Charles 07/02/2005 @ 09:21:00
Merci à tous pour cet accueil très sympa. En vrac, je réponds à 2 ou 3 questions/remarques.


Pour Mae West, malheureusement, c'est bien dans une rue annexe du vieux port que je pensais mettre cette boulangerie. Tout simplement parce que ce récit est plus ou moins inspiré par la vie de mon propre grand père. Quelques éléments de sa "biographie" que j'accomode librement en brodant autour ... Et il a effectivement eu une boulangerie dans une rue annexe ... Mais le narrateur ne va pas rester longtemps à Marseille.

Pour Yali, effectivement, un roman se juge dans sa globalité. Je vais essayer de continuer à poster la suite sur le forum. un morceau de temps en temps ...

merci encore d'avoir pris le temps de lire et réagir.

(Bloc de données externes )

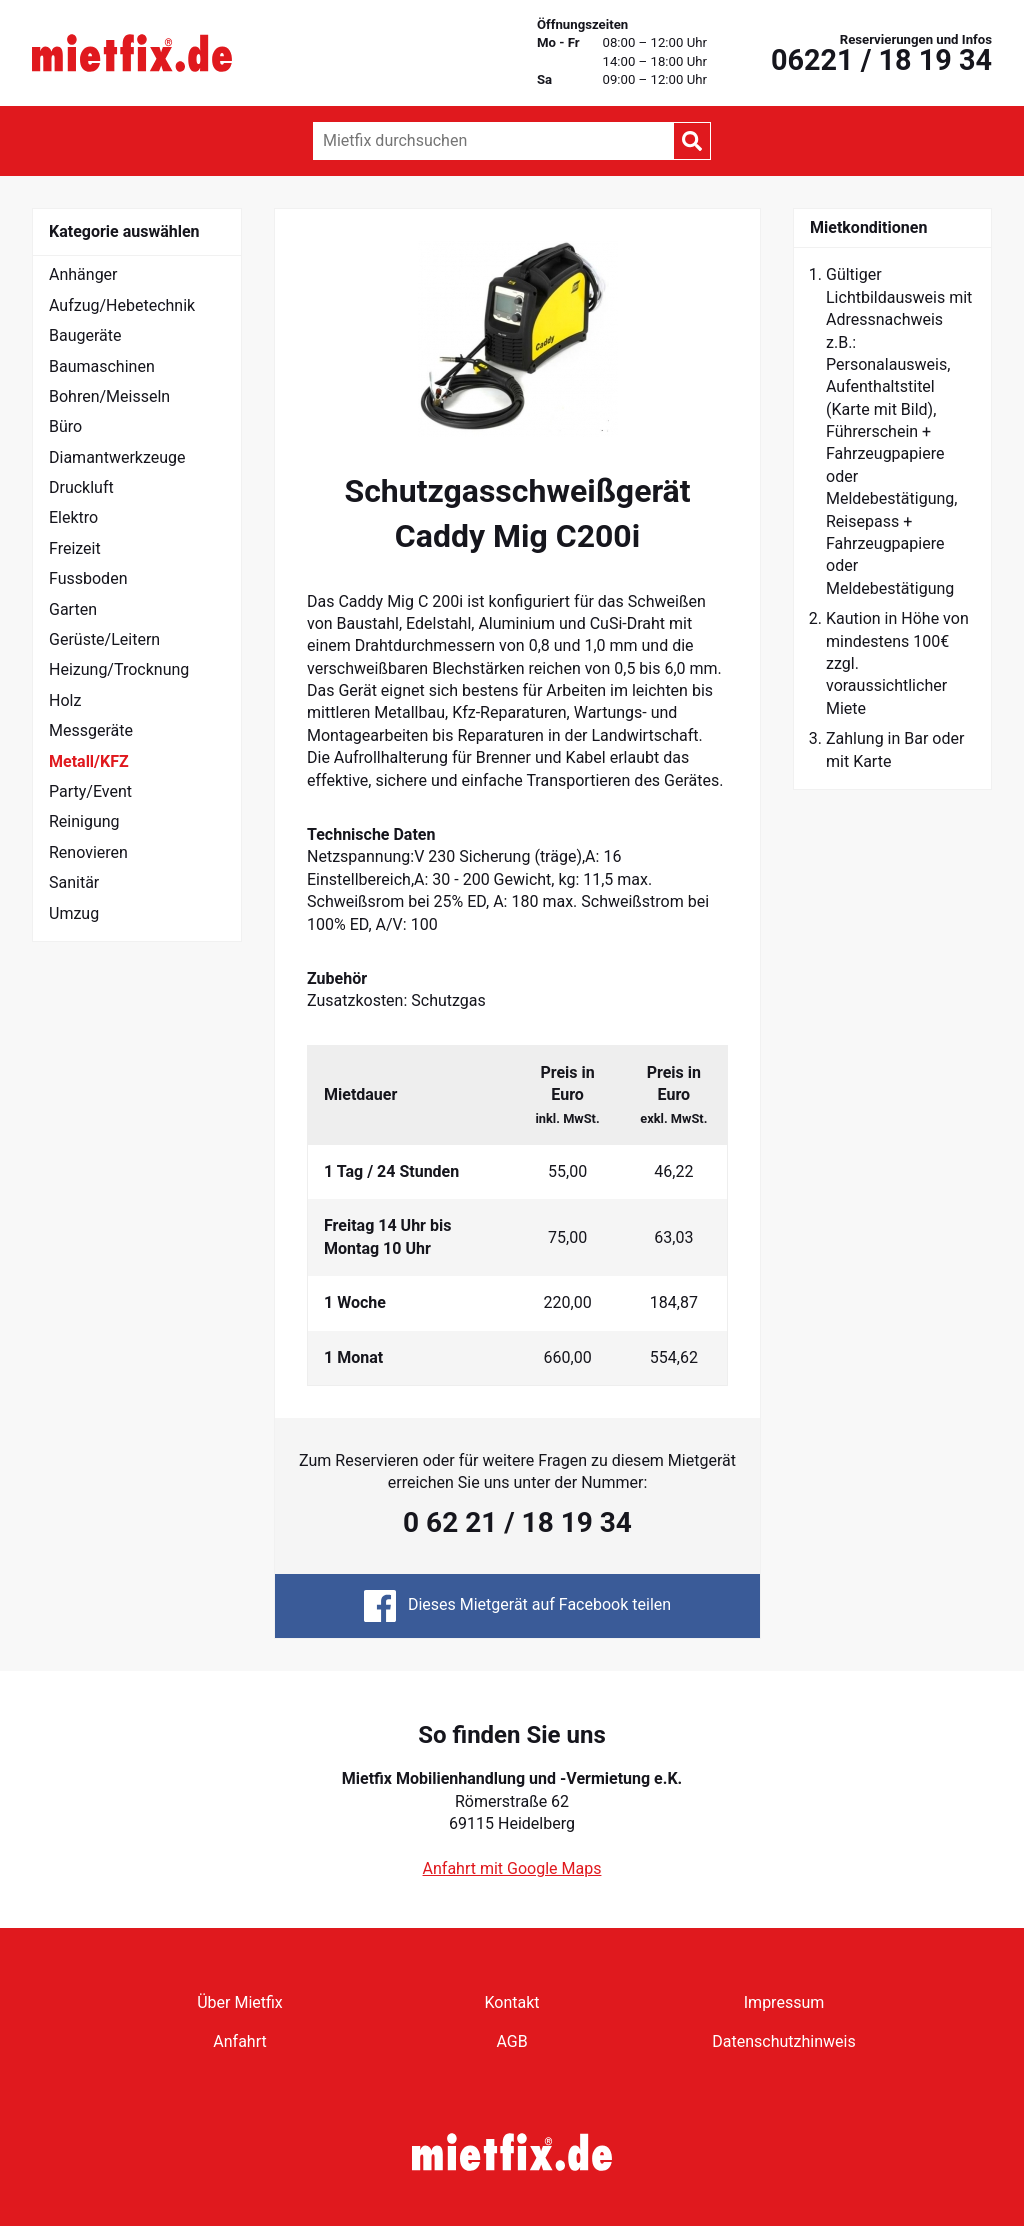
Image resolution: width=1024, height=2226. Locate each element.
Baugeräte (85, 335)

Tistou 07/02/2005 @ 09:21:48
Eh bien Charles, te voilà accueilli de la meilleure des façons pour un retour! Tout le monde aime apparemment. Moi aussi. Il y a de la chair et du coeur dans ton écriture, suffisamment pour qu'on en sente la sincérité. On te lit sans décrocher malgré l'inconfort de la lecture à l'écran. On te lit sans décrocher parce que ton histoire a un sens, le sens de l'humain.

Saint Jean-Baptiste 07/02/2005 @ 22:34:24
Alors, à partir de là, on fait quoi ? demande Yali.
Ben, comme tout le monde: attendons la suite et on verra !
Jusque maintenant, c'est bon, pourvu que ça dure !

Benoit
avatar 22/02/2005 @ 21:59:26
Je le remonte pour toi, Bala!

Balamento 22/02/2005 @ 22:22:54
Bon, moi, je suis le méchant ici... celui qui critique sans srcupules.

Alors, donc, pas assez envolé, pas assez lâché, trop anodinement descriptif, lent, désinvesti par pans entiers...

Mais c'est un début et sans doute, la suite peut elle donner des variations de rythme. En tout cas il y a plaisir d'écrire, et ça c'est bien, parce qu'on le sent.

En tout cas, il y a du pin sur la planche, et ayant lu quelques lignes de butor, il n'y a pas si longtemps, le thème du train, n'est pas le plus facile ;-)

Euh... faut pas m'en vouloir, je donne mon avis inéclairé de lecture, sans aller chercher plus loin ;-)

Charles 23/02/2005 @ 09:23:54
Bon, moi, je suis le méchant ici... celui qui critique sans srcupules.

Alors, donc, pas assez envolé, pas assez lâché, trop anodinement descriptif, lent, désinvesti par pans entiers...

Mais c'est un début et sans doute, la suite peut elle donner des variations de rythme. En tout cas il y a plaisir d'écrire, et ça c'est bien, parce qu'on le sent.

En tout cas, il y a du pin sur la planche, et ayant lu quelques lignes de butor, il n'y a pas si longtemps, le thème du train, n'est pas le plus facile ;-)

Euh... faut pas m'en vouloir, je donne mon avis inéclairé de lecture, sans aller chercher plus loin ;-)



Non, ce n'est pas méchant, c'est franc et j'apprécie. Merci pour tes commentaires.

pour le train, j'ai adoré la modification de Butor mais évidemment, je souffre beaucoup de la comparaison. Mais promis, pour ce roman, il ne s'attardera plus dans le train.